Exercise
Each line from the one holding "sheets, and technical" through the end of the records should be returned exactly, while pictures are skipped.

[Items listed in a dataset]
•••••
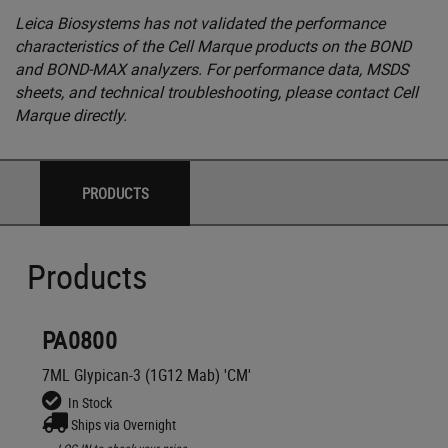
Leica Biosystems has not validated the performance
characteristics of the Cell Marque products on the BOND
and BOND-MAX analyzers. For performance data, MSDS
sheets, and technical troubleshooting, please contact Cell
Marque directly.
PRODUCTS
Products
PA0800
7ML Glypican-3 (1G12 Mab) 'CM'
In Stock
Ships via Overnight
LOG IN
to check your price,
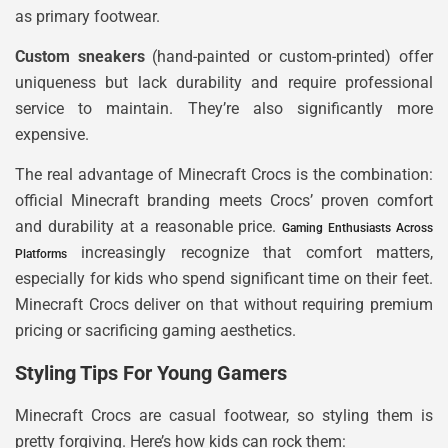
as primary footwear.
Custom sneakers
(hand-painted or custom-printed) offer
uniqueness but lack durability and require professional
service to maintain. They’re also significantly more
expensive.
The real advantage of Minecraft Crocs is the combination:
official Minecraft branding meets Crocs’ proven comfort
and durability at a reasonable price.
Gaming Enthusiasts Across
increasingly recognize that comfort matters,
Platforms
especially for kids who spend significant time on their feet.
Minecraft Crocs deliver on that without requiring premium
pricing or sacrificing gaming aesthetics.
Styling Tips For Young Gamers
Minecraft Crocs are casual footwear, so styling them is
pretty forgiving. Here’s how kids can rock them:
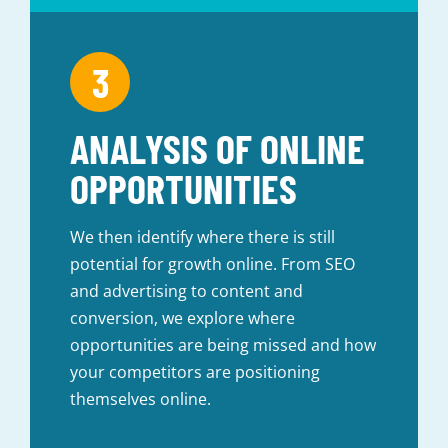
ANALYSIS OF ONLINE
OPPORTUNITIES
We then identify where there is still
potential for growth online. From SEO
and advertising to content and
conversion, we explore where
opportunities are being missed and how
your competitors are positioning
themselves online.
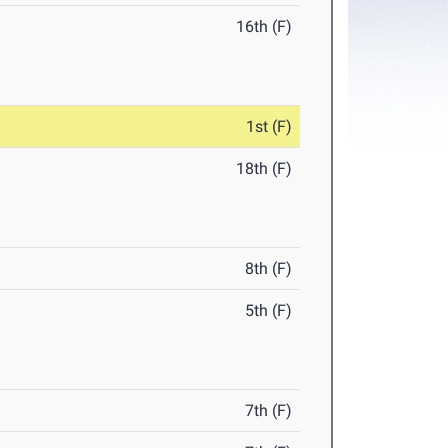
16th (F)
1st (F)
18th (F)
8th (F)
5th (F)
7th (F)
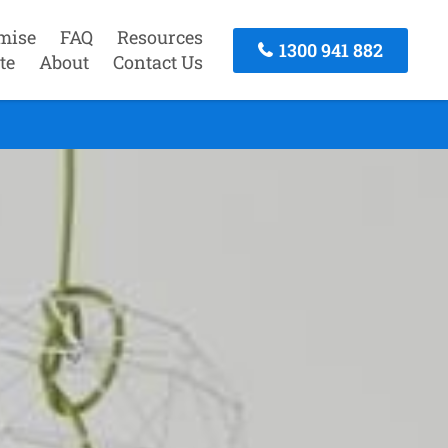
mise
FAQ
Resources
1300 941 882
te
About
Contact Us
•••••
Task solution
sheets, and technical troubleshooting, please contact Cell
Marque directly.
PRODUCTS
Products
PA0800
7ML Glypican-3 (1G12 Mab) 'CM'
In Stock
Ships via Overnight
LOG IN
to check your price,
as primary footwear.
Custom sneakers
(hand-painted or custom-printed) offer
uniqueness but lack durability and require professional
service to maintain. They’re also significantly more
expensive.
The real advantage of Minecraft Crocs is the combination:
official Minecraft branding meets Crocs’ proven comfort
and durability at a reasonable price.
Gaming Enthusiasts Across
increasingly recognize that comfort matters,
Platforms
especially for kids who spend significant time on their feet.
Minecraft Crocs deliver on that without requiring premium
pricing or sacrificing gaming aesthetics.
Styling Tips For Young Gamers
Minecraft Crocs are casual footwear, so styling them is
pretty forgiving. Here’s how kids can rock them:
ANALYSIS OF ONLINE
OPPORTUNITIES
We then identify where there is still
potential for growth online. From SEO
and advertising to content and
conversion, we explore where
opportunities are being missed and how
your competitors are positioning
themselves online.
16th (F)
1st (F)
18th (F)
8th (F)
5th (F)
7th (F)
mise
FAQ
Resources
1300 941 882
te
About
Contact Us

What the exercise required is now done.